WHAT YOU WILL DO: Given the records underneath, please repeat exactly the lines from the line with "Odpadové hospodárstvo" through the line with "שנוכל להינות מהרגע מבלי לחשוב ולנתח", passing over any picture.

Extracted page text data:

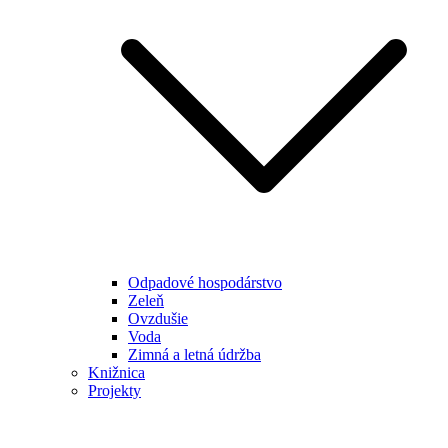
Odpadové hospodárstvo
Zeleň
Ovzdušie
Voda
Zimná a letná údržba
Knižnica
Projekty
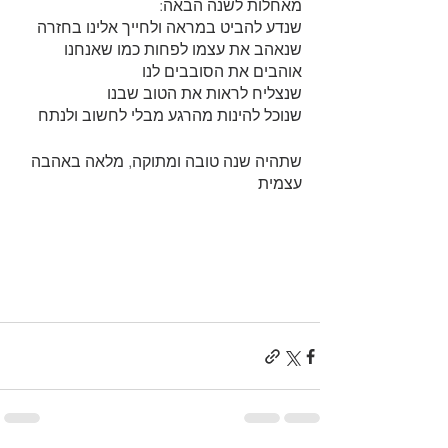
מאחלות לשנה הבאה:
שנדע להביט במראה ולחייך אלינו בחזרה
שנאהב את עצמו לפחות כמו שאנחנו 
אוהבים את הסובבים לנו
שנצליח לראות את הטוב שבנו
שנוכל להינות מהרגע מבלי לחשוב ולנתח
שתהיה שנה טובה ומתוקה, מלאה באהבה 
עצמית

==

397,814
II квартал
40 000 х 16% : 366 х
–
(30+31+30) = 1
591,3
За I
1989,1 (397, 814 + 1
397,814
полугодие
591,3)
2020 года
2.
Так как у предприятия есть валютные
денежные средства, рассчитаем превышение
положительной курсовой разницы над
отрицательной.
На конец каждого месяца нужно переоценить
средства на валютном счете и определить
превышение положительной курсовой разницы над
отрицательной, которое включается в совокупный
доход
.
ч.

RESULT FOR THIS EXERCISE:
Odpadové hospodárstvo
Zeleň
Ovzdušie
Voda
Zimná a letná údržba
Knižnica
Projekty
מאחלות לשנה הבאה:
שנדע להביט במראה ולחייך אלינו בחזרה
שנאהב את עצמו לפחות כמו שאנחנו 
אוהבים את הסובבים לנו
שנצליח לראות את הטוב שבנו
שנוכל להינות מהרגע מבלי לחשוב ולנתח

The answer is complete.